- Page-level text extractions -
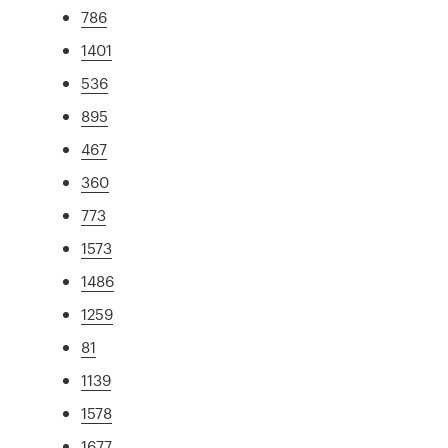
786
1401
536
895
467
360
773
1573
1486
1259
81
1139
1578
1677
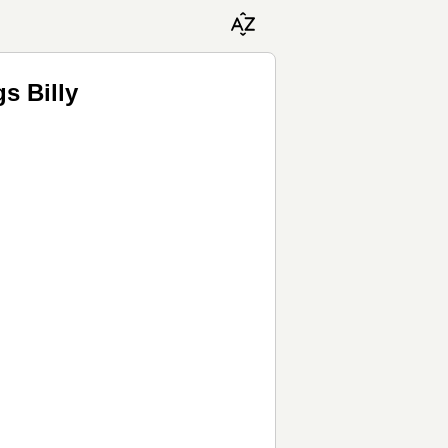
gs Billy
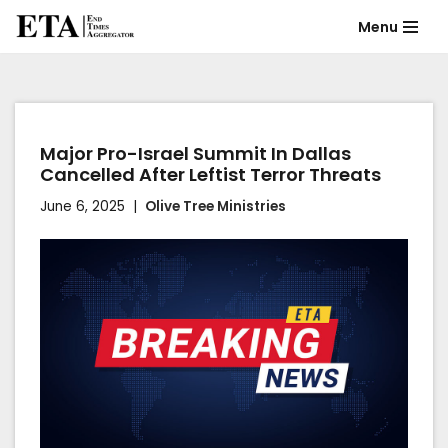
Menu
Skip
to
content
Major Pro-Israel Summit In Dallas
Cancelled After Leftist Terror Threats
June 6, 2025
Olive Tree Ministries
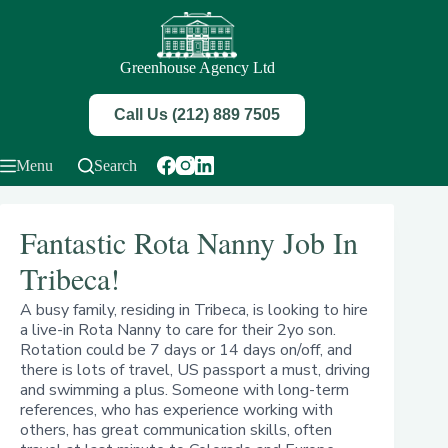
Skip
to
content
Greenhouse Agency Ltd
Call Us (212) 889 7505
Menu
Search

- EXERCISE DIRECTIONS -
Without the pictures, retype exactly the lines from the one that holds "Cancelled After Leftist Terror Threats" to the last line of the data above, both of them included.

- FINISHED EXERCISE -
Cancelled After Leftist Terror Threats
June 6, 2025
Olive Tree Ministries
Skip
to
content
Greenhouse Agency Ltd
Call Us (212) 889 7505
Menu
Search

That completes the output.